Im Klimageschehen spielen Böden eine entscheidende Rolle. Sie speichern mehr als dreimal soviel Kohlenstoff wie Pflanzen oder die Atmosphäre. Das Element ist dabei als Bestandteil von verschiedenen organischen Verbindungen eingelagert. Ein Heer von Mikroorganismen baut diese Verbindungen allmählich ab, so dass der Kohlenstoff wieder in die Atmosphäre gelangt. Schätzungsweise 60 bis 80 Gigatonnen entweichen jährlich in Form von Kohlendioxid, ein geringerer Teil als Methan. Entscheidend dafür, ob Böden mehr  Kohlenstoff aufnehmen als sie in Form klimaschädlicher Gase abgeben, sind die Auf- und Abbauraten organischen Materials. Warum aber einige der kohlenstoffhaltigen Moleküle schnell zerlegt werden, während andere Jahrhunderte oder gar Jahrtausende überdauern, stellte die Wissenschaftler bisher vor Rätsel – eine große Hürde bei der Entwicklung realistischer Klimamodelle.

Eine internationale Forschergruppe unter Beteiligung von Susan Trumbore, Direktorin am Max-Planck-Institut für Biogeochemie in Jena, ist nun zu dem Ergebnis gelangt, dass die Abbaugeschwindigkeit in erster Linie von den Wechselwirkungen zwischen den organischen Verbindungen und dem umliegenden Ökosystem abhängt, nicht von der Molekülstruktur. „Der meiste Kohlenstoff liegt ohnehin in Form von einfachen Biomolekülen vor und nicht als komplexe Makromoleküle“, sagt Susan Trumbore.
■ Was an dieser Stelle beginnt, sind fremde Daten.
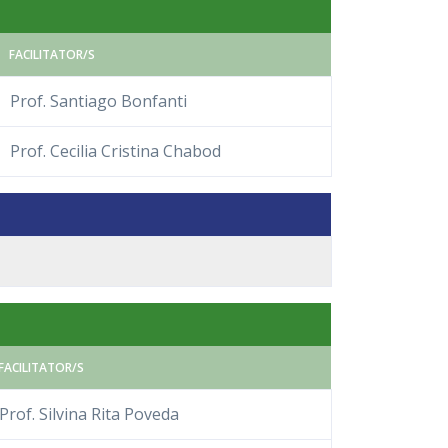
FACILITATOR/S
Prof. Santiago Bonfanti
Prof. Cecilia Cristina Chabod
FACILITATOR/S
Prof. Silvina Rita Poveda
Für ihre Studie haben die Wissenschaftler die Fachliteratur der letzten Jahre gesammelt und ausgewertet. Ihre Zusammenschau präsentieren sie in einem Übersichtsartikel in der Zeitschrift Nature.

Lange Zeit gingen Forscher davon aus, dass für den Abbau organischer Substanzen im Boden die chemische Struktur der kohlenstoffhaltigen Moleküle entscheidend ist. Demnach bieten sehr komplizierte Verbindungen wie etwa Lignin, der Hauptbestandteil von Holz, den abbauenden Mikroorganismen wenig Angriffsfläche und bleiben daher lange bestehen. Einfache Moleküle, wie beispielsweise verschiedene Zucker, sind dagegen wesentlich einfacher zu knacken und werden entsprechend schneller abgebaut.

Neuere Befunde stellen diesen Zusammenhang allerdings infrage: So haben Forscher beobachtet, dass Lignin unter bestimmten Bedingungen schnell zerlegt wird, während einfache Zucker Jahrzehnte überdauern. Dafür können beispielsweise Temperatur, Wassergehalt oder der pH-Wert verantwortlich sein, denn diese Faktoren beeinflussen die Aktivität von Enzymen, die den Abbau ankurbeln.